### THE TASK
Find "好きが集まる 比べて選べる" and "menawarkan warna yang akurat, kecerahan yang" in the records below. Copy the lines holding them and every line between, exactly, and no others.

### RAW DATA

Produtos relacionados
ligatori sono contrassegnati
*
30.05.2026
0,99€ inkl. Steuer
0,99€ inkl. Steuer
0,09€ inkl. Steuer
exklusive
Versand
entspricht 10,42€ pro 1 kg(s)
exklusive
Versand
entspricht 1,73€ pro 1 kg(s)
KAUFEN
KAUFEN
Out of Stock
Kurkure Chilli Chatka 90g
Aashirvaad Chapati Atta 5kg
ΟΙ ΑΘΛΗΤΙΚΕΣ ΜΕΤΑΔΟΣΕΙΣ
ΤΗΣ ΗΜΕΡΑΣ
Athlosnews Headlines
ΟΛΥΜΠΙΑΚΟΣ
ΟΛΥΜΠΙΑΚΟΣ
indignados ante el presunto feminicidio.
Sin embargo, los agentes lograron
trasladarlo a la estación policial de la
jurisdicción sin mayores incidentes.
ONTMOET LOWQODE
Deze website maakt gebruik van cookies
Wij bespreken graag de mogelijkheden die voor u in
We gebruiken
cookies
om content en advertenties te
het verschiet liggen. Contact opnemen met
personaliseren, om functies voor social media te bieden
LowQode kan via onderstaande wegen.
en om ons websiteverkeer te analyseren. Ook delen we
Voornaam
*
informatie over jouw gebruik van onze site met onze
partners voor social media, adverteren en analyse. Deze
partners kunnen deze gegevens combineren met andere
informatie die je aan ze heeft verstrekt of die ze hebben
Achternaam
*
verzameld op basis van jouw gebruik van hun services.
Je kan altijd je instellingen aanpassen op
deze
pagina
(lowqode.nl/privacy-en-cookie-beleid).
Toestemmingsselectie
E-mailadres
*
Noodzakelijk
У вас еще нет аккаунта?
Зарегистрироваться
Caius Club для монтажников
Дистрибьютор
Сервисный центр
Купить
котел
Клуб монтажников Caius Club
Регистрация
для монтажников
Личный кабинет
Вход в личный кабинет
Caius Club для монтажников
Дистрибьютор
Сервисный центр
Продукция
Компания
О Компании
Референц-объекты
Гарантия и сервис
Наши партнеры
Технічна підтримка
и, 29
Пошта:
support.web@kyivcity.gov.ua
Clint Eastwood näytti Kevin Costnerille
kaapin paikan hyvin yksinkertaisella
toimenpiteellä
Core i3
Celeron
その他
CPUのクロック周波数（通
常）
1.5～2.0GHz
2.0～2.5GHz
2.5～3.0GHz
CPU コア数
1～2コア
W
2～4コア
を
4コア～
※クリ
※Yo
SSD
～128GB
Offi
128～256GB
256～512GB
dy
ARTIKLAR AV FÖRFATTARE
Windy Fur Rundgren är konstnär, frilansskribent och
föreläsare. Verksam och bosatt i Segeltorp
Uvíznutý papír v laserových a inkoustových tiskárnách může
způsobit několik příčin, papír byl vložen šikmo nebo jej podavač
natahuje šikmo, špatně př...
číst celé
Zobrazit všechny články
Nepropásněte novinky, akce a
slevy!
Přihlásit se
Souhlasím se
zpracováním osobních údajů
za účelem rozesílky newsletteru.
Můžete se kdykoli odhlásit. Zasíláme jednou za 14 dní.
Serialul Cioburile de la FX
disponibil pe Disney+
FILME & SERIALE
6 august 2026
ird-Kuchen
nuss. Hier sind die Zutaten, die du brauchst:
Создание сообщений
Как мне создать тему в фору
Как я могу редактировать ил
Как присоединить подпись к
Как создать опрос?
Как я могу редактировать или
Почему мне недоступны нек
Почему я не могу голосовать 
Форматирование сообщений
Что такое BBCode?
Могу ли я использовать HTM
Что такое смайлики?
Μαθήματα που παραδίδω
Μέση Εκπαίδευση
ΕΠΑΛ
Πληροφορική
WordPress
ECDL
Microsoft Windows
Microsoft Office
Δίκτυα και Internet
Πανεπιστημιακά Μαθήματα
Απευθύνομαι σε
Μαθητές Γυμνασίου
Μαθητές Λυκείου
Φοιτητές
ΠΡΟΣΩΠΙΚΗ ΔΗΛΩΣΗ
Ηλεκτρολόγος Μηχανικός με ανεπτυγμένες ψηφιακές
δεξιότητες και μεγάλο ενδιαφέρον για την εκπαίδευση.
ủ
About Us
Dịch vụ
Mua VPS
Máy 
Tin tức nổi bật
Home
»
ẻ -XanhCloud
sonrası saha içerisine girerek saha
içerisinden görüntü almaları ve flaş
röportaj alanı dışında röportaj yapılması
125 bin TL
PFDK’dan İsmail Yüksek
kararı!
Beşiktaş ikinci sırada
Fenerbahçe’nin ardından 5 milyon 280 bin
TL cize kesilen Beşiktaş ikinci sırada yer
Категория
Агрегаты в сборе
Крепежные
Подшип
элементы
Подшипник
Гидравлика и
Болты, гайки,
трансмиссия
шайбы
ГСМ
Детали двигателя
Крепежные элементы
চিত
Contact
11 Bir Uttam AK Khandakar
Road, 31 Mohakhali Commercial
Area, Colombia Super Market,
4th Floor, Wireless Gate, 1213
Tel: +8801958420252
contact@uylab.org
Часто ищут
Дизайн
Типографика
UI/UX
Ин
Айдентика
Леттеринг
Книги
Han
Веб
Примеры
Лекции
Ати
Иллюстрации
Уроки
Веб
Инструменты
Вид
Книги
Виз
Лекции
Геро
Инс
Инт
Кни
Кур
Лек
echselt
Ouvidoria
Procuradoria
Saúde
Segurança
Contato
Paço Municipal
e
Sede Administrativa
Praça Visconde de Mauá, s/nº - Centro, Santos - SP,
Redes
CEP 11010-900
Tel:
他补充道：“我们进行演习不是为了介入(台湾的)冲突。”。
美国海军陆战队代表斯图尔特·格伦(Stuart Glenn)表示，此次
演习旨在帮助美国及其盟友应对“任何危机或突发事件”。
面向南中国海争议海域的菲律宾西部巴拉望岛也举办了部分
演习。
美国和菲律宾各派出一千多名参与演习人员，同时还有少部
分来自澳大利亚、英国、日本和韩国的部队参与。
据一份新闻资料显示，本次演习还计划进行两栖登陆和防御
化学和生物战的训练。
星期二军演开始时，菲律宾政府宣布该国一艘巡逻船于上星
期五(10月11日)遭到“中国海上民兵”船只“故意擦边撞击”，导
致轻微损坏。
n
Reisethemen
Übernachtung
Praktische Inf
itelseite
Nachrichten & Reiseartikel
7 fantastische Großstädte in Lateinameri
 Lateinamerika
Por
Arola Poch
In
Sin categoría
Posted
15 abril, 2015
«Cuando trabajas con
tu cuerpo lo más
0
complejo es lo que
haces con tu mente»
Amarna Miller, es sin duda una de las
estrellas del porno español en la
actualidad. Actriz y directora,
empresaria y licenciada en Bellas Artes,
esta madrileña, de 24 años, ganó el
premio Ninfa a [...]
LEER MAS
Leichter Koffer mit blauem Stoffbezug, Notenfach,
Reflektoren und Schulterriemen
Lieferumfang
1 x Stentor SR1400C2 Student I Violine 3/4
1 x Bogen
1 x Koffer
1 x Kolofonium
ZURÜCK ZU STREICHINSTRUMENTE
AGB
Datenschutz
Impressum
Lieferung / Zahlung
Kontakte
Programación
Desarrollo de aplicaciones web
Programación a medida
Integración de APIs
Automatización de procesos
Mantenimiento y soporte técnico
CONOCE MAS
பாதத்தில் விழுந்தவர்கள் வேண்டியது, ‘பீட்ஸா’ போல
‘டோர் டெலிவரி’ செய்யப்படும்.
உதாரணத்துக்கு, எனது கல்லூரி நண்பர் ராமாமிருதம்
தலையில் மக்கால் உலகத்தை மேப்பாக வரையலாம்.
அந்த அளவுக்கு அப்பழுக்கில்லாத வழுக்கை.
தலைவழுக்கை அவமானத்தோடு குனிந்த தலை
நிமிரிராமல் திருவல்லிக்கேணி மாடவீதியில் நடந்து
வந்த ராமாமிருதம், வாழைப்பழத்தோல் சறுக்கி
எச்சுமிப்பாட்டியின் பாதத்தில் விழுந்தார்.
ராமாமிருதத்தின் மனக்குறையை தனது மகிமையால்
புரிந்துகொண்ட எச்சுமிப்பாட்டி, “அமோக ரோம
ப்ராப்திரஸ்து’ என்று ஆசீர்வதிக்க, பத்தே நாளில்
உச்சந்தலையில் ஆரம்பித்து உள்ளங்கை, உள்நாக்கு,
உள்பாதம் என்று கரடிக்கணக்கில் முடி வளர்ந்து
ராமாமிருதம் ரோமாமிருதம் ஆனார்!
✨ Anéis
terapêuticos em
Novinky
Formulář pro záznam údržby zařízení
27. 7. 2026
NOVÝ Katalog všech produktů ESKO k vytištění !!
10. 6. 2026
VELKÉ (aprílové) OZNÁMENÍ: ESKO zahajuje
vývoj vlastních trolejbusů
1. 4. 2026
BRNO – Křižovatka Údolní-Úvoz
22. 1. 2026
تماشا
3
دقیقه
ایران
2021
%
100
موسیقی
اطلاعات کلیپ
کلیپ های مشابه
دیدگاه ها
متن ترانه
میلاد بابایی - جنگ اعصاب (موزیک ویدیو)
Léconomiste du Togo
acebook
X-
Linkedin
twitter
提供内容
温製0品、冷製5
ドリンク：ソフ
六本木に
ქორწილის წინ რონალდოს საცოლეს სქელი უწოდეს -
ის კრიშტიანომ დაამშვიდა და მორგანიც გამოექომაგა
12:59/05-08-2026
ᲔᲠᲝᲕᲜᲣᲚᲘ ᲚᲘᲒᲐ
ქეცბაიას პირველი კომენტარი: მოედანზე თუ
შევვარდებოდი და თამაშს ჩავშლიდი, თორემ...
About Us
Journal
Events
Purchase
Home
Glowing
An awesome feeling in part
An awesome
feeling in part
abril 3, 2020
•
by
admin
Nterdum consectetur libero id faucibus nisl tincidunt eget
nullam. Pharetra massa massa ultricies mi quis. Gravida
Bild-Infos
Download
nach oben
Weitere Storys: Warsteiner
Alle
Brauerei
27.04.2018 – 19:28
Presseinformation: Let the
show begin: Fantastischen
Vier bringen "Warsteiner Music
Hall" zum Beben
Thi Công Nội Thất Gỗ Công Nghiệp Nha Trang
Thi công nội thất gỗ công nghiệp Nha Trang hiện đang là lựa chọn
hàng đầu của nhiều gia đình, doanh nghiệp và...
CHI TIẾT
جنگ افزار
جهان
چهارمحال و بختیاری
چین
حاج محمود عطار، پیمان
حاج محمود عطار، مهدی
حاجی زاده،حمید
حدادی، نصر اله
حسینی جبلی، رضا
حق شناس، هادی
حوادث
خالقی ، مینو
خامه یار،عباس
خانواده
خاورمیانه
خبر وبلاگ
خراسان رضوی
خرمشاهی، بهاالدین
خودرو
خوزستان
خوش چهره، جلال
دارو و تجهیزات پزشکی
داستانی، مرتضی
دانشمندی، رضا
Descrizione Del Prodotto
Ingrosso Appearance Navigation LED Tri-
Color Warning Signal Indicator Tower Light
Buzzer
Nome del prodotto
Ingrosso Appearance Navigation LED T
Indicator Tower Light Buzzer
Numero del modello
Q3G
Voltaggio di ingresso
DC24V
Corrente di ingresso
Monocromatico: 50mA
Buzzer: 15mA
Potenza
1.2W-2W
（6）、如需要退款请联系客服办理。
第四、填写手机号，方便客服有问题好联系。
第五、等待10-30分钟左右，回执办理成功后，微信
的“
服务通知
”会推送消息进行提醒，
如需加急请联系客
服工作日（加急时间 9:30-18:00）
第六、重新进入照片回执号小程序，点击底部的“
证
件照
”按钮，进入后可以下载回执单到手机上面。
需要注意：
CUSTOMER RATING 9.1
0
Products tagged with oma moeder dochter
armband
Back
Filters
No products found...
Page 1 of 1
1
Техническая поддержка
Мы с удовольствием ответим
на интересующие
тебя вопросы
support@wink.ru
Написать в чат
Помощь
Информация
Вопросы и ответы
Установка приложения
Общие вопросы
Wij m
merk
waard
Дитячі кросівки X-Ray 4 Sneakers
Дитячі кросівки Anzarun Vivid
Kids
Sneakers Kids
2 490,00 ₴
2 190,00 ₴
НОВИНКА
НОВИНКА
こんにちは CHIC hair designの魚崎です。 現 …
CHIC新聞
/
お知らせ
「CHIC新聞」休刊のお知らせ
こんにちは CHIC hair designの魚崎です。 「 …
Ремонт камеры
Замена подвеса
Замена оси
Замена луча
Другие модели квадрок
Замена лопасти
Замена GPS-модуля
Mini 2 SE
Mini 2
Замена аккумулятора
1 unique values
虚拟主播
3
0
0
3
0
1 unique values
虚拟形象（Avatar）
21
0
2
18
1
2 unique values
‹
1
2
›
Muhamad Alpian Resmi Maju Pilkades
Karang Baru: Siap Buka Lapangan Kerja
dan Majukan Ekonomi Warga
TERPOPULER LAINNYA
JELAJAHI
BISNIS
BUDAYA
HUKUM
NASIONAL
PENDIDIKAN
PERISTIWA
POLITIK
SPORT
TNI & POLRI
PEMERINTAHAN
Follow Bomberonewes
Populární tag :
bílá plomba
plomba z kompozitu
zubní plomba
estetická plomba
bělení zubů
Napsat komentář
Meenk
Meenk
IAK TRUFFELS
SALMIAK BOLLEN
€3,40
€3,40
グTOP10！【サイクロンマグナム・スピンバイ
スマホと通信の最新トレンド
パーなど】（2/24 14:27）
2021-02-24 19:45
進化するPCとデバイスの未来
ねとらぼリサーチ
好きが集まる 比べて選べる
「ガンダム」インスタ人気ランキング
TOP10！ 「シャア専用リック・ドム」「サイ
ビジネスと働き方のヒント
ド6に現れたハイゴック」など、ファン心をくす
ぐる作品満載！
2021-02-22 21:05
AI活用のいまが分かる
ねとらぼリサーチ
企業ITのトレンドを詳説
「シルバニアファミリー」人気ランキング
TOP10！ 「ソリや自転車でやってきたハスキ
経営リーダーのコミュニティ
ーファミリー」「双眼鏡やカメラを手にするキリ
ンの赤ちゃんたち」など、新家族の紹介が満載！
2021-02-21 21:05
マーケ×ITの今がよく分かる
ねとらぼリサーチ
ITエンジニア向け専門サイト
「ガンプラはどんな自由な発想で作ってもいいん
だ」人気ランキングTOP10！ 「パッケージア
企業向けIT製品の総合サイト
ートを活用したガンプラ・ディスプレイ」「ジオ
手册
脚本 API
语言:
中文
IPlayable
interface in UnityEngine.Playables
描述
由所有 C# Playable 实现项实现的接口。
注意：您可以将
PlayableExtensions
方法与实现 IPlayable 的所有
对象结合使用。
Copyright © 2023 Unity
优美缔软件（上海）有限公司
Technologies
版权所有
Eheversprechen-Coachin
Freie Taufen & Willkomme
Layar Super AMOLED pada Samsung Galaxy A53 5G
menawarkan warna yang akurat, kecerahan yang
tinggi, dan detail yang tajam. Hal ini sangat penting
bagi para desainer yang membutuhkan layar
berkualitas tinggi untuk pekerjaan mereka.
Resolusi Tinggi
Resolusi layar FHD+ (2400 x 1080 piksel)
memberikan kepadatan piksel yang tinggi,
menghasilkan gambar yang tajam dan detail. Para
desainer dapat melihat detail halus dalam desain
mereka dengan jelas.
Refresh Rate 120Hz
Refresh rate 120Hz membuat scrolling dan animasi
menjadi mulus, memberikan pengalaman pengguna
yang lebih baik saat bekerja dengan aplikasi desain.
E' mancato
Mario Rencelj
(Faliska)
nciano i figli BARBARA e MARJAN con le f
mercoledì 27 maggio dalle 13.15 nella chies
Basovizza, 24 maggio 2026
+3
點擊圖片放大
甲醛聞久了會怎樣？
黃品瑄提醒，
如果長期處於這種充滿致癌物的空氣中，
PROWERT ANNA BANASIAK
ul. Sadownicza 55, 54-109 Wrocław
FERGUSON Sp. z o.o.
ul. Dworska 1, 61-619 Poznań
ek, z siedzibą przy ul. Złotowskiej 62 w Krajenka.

### WRITTEN RESPONSE
好きが集まる 比べて選べる
「ガンダム」インスタ人気ランキング
TOP10！ 「シャア専用リック・ドム」「サイ
ビジネスと働き方のヒント
ド6に現れたハイゴック」など、ファン心をくす
ぐる作品満載！
2021-02-22 21:05
AI活用のいまが分かる
ねとらぼリサーチ
企業ITのトレンドを詳説
「シルバニアファミリー」人気ランキング
TOP10！ 「ソリや自転車でやってきたハスキ
経営リーダーのコミュニティ
ーファミリー」「双眼鏡やカメラを手にするキリ
ンの赤ちゃんたち」など、新家族の紹介が満載！
2021-02-21 21:05
マーケ×ITの今がよく分かる
ねとらぼリサーチ
ITエンジニア向け専門サイト
「ガンプラはどんな自由な発想で作ってもいいん
だ」人気ランキングTOP10！ 「パッケージア
企業向けIT製品の総合サイト
ートを活用したガンプラ・ディスプレイ」「ジオ
手册
脚本 API
语言:
中文
IPlayable
interface in UnityEngine.Playables
描述
由所有 C# Playable 实现项实现的接口。
注意：您可以将
PlayableExtensions
方法与实现 IPlayable 的所有
对象结合使用。
Copyright © 2023 Unity
优美缔软件（上海）有限公司
Technologies
版权所有
Eheversprechen-Coachin
Freie Taufen & Willkomme
Layar Super AMOLED pada Samsung Galaxy A53 5G
menawarkan warna yang akurat, kecerahan yang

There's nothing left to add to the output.